I ran into an issue with a simple configuration that uses the NVME-oF protocol between a Host server with a ConnectX-4 and our NVME-oF target connected via a 100G switch MLNX switch. Here are the detail on teh configuration and the issue:
- Linux kernel version:
- root@host139# uname -a
Linux host139 4.8.0-22-generic #24-Ubuntu SMP Sat Oct 8 09:15:00 UTC 2016 x86_64 x86_64 x86_64 GNU/Linux
- root@host139:# cat /etc/os-release
VERSION="16.10 (Yakkety Yak)"
- MLNX RNIC:
Product Name: CX415A - ConnectX-4 QSFP28
Part number: MCX415A-CCAT
FW Version: firmware-version: 12.16.1020
- Host connected to a 100G switch port
- Target connected to a 25G switch port
Target that support NVME-oF protocol
Summary of the issue:
- Host is running an FIO script that sends workload to a NVME-oF target across the MLNX switch to the target.

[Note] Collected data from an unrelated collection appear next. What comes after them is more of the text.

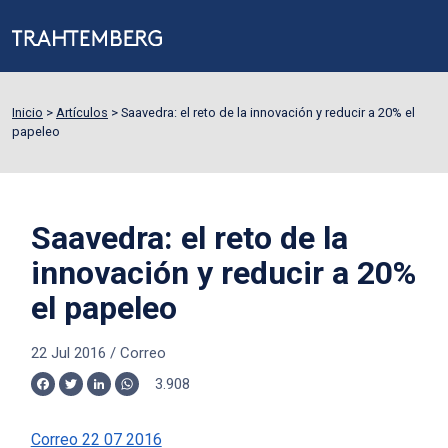
Inicio
>
Artículos
>
Saavedra: el reto de la innovación y reducir a 20% el
papeleo
Saavedra: el reto de la
innovación y reducir a 20%
el papeleo
22 Jul 2016
/
Correo
3.908
Facebook
Twitter
LinkedIn
WhatsApp
Correo 22 07 2016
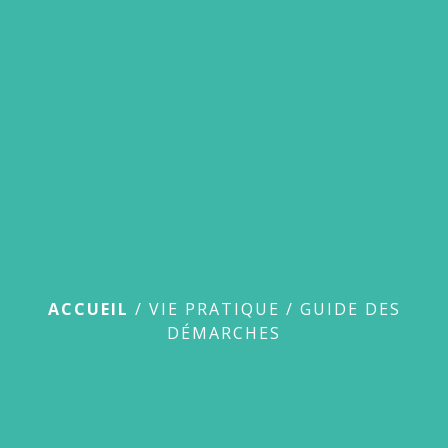
menu
Guide des démarches
ACCUEIL
/
VIE PRATIQUE
/
GUIDE DES
DÉMARCHES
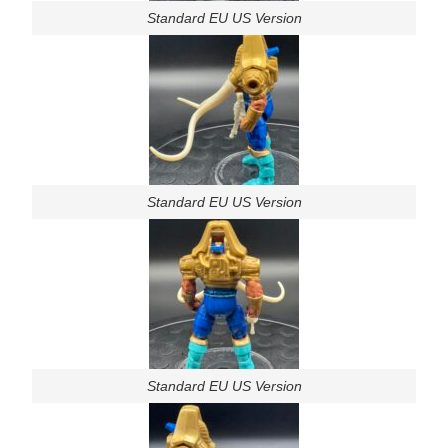
Standard EU US Version
Standard EU US Version
Standard EU US Version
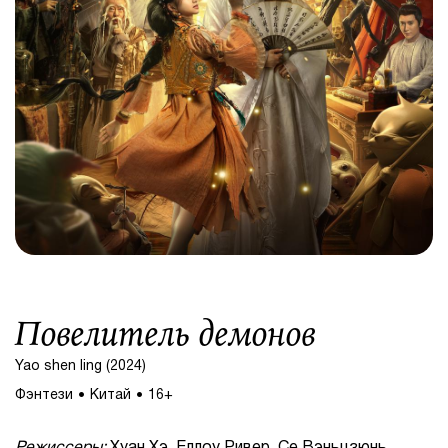
Повелитель демонов
Yao shen ling (2024)
Фэнтези
Китай
16+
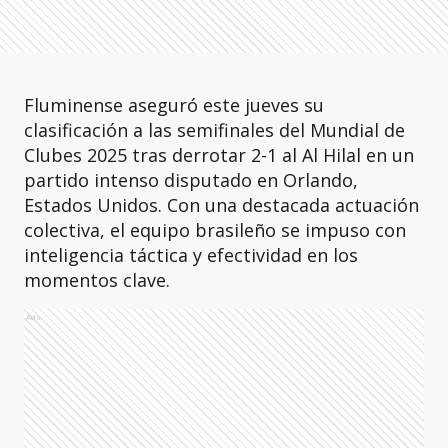
Fluminense aseguró este jueves su
clasificación a las semifinales del Mundial de
Clubes 2025 tras derrotar 2-1 al Al Hilal en un
partido intenso disputado en Orlando,
Estados Unidos. Con una destacada actuación
colectiva, el equipo brasileño se impuso con
inteligencia táctica y efectividad en los
momentos clave.
Ads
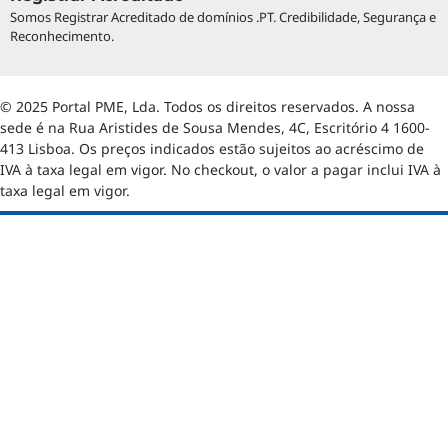
Somos Registrar Acreditado de domínios .PT. Credibilidade, Segurança e
Reconhecimento.
© 2025 Portal PME, Lda. Todos os direitos reservados. A nossa
sede é na Rua Aristides de Sousa Mendes, 4C, Escritório 4 1600-
413 Lisboa. Os preços indicados estão sujeitos ao acréscimo de
IVA à taxa legal em vigor. No checkout, o valor a pagar inclui IVA à
taxa legal em vigor.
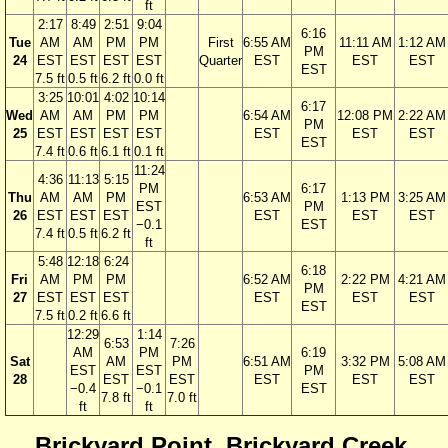
ft
2:17
8:49
2:51
9:04
6:16
Tue
AM
AM
PM
PM
First
6:55 AM
11:11 AM
1:12 AM
PM
24
EST
EST
EST
EST
Quarter
EST
EST
EST
EST
7.5 ft
0.5 ft
6.2 ft
0.0 ft
3:25
10:01
4:02
10:14
6:17
Wed
AM
AM
PM
PM
6:54 AM
12:08 PM
2:22 AM
PM
25
EST
EST
EST
EST
EST
EST
EST
EST
7.4 ft
0.6 ft
6.1 ft
0.1 ft
11:24
4:36
11:13
5:15
PM
6:17
Thu
AM
AM
PM
6:53 AM
1:13 PM
3:25 AM
EST
PM
26
EST
EST
EST
EST
EST
EST
−0.1
EST
7.4 ft
0.5 ft
6.2 ft
ft
5:48
12:18
6:24
6:18
Fri
AM
PM
PM
6:52 AM
2:22 PM
4:21 AM
PM
27
EST
EST
EST
EST
EST
EST
EST
7.5 ft
0.2 ft
6.6 ft
12:29
1:14
6:53
7:26
AM
PM
6:19
Sat
AM
PM
6:51 AM
3:32 PM
5:08 AM
EST
EST
PM
28
EST
EST
EST
EST
EST
−0.4
−0.1
EST
7.8 ft
7.0 ft
ft
ft
Brickyard Point, Brickyard Creek,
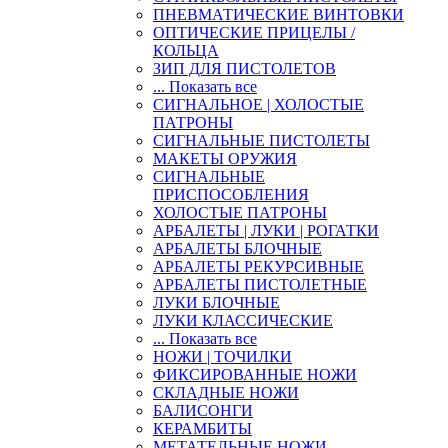
ПНЕВМАТИЧЕСКИЕ ВИНТОВКИ
ОПТИЧЕСКИЕ ПРИЦЕЛЫ /
КОЛЬЦА
ЗИП ДЛЯ ПИСТОЛЕТОВ
... Показать все
СИГНАЛЬНОЕ | ХОЛОСТЫЕ
ПАТРОНЫ
СИГНАЛЬНЫЕ ПИСТОЛЕТЫ
МАКЕТЫ ОРУЖИЯ
СИГНАЛЬНЫЕ
ПРИСПОСОБЛЕНИЯ
ХОЛОСТЫЕ ПАТРОНЫ
АРБАЛЕТЫ | ЛУКИ | РОГАТКИ
АРБАЛЕТЫ БЛОЧНЫЕ
АРБАЛЕТЫ РЕКУРСИВНЫЕ
АРБАЛЕТЫ ПИСТОЛЕТНЫЕ
ЛУКИ БЛОЧНЫЕ
ЛУКИ КЛАССИЧЕСКИЕ
... Показать все
НОЖИ | ТОЧИЛКИ
ФИКСИРОВАННЫЕ НОЖИ
СКЛАДНЫЕ НОЖИ
БАЛИСОНГИ
КЕРАМБИТЫ
МЕТАТЕЛЬНЫЕ НОЖИ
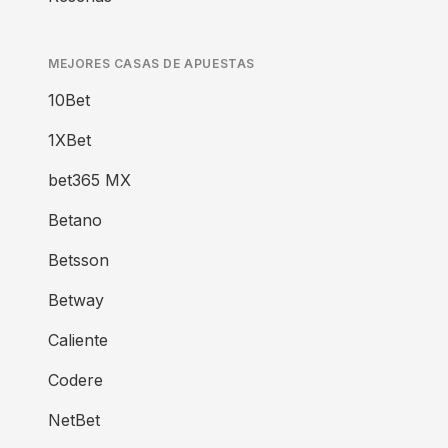
MEJORES CASAS DE APUESTAS
10Bet
1XBet
bet365 MX
Betano
Betsson
Betway
Caliente
Codere
NetBet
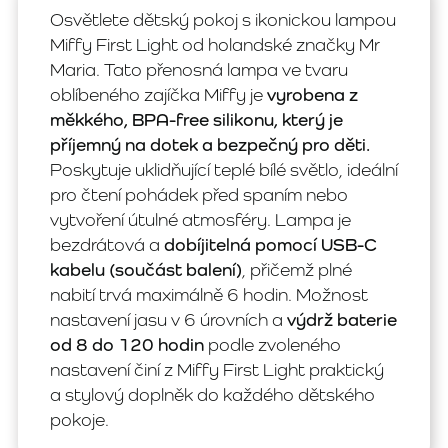
Osvětlete dětský pokoj s ikonickou lampou
Miffy First Light od holandské značky Mr
Maria. Tato přenosná lampa ve tvaru
oblíbeného zajíčka Miffy je
vyrobena z
měkkého, BPA-free silikonu, který je
příjemný na dotek a bezpečný pro děti.
Poskytuje uklidňující teplé bílé světlo, ideální
pro čtení pohádek před spaním nebo
vytvoření útulné atmosféry. Lampa je
bezdrátová a
dobíjitelná pomocí USB-C
kabelu (součást balení)
, přičemž plné
nabití trvá maximálně 6 hodin. Možnost
nastavení jasu v 6 úrovních a
výdrž baterie
od 8 do 120 hodin
podle zvoleného
nastavení činí z Miffy First Light praktický
a stylový doplněk do každého dětského
pokoje.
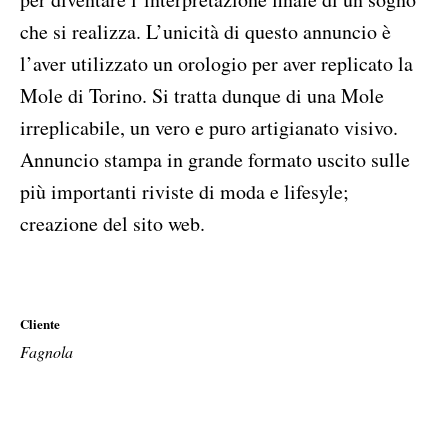
che si realizza. L’unicità di questo annuncio è
l’aver utilizzato un orologio per aver replicato la
Mole di Torino. Si tratta dunque di una Mole
irreplicabile, un vero e puro artigianato visivo.
Annuncio stampa in grande formato uscito sulle
più importanti riviste di moda e lifesyle;
creazione del sito web.
Cliente
Fagnola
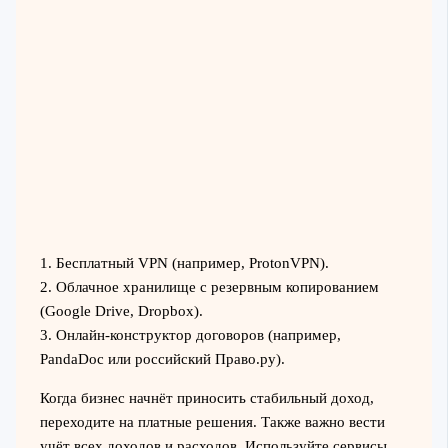
1. Бесплатный VPN (например, ProtonVPN).
2. Облачное хранилище с резервным копированием
(Google Drive, Dropbox).
3. Онлайн-конструктор договоров (например,
PandaDoc или российский Право.ру).
Когда бизнес начнёт приносить стабильный доход,
переходите на платные решения. Также важно вести
учёт всех доходов и расходов. Используйте сервисы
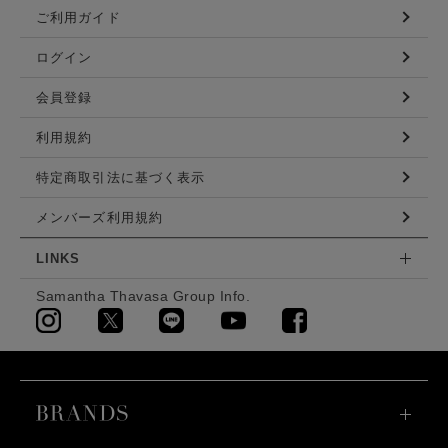
ご利用ガイド
ログイン
会員登録
利用規約
特定商取引法に基づく表示
メンバーズ利用規約
LINKS
Samantha Thavasa Group Info.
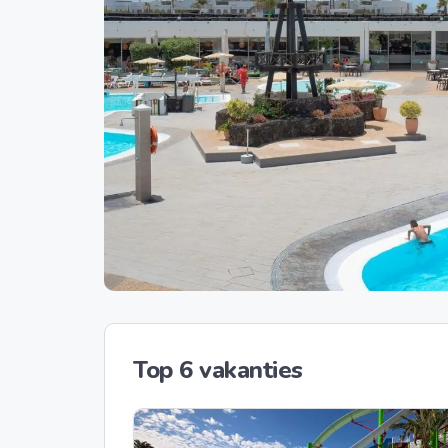
Top 6 vakanties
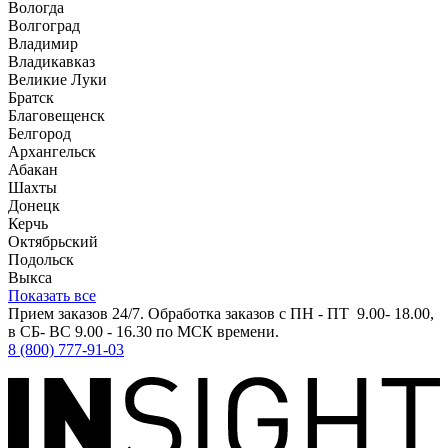
Вологда
Волгоград
Владимир
Владикавказ
Великие Луки
Братск
Благовещенск
Белгород
Архангельск
Абакан
Шахты
Донецк
Керчь
Октябрьский
Подольск
Выкса
Показать все
Прием заказов 24/7. Обработка заказов с ПН - ПТ 9.00- 18.00,
в СБ- ВС 9.00 - 16.30 по МСК времени.
8 (800) 777-91-03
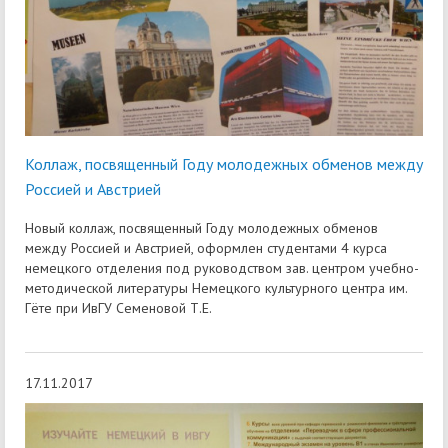
Коллаж, посвященный Году молодежных обменов между
Россией и Австрией
Новый коллаж, посвященный Году молодежных обменов
между Россией и Австрией, оформлен студентами 4 курса
немецкого отделения под руководством зав. центром учебно-
методической литературы Немецкого культурного центра им.
Гёте при ИвГУ Семеновой Т.Е.
17.11.2017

- FIO workload is 100% Writes – 4 Jobs / 32 Queue Depth / 8K Random Writes
- A few seconds into the test the Target sends the MLNX RNIC an RNR NAK with a “wait time” of 0.12ms for a SEND (NVME Write) frame from the Host. The Host has sent other SEND frames after the one that got NAKd which the target does not acknowledge as per the spec
- MLNX RNIC re-transmits the NAK’d frame after 1.5ms and that IO compltetes successfully
- However, the Host does not re-transmit any of the SEND frames that were sent after the one that got NAKd so the FIO job just hangs.
This seems to be a fundamental behavior of RNR NAK which I think the MLNX RNIC would handle – so I am hoping that there could be some configuration setting or something similar that either the target should have done or should have been configured on the Host for this to work.
Please let me know if there is any additional information is needed to understand the issue.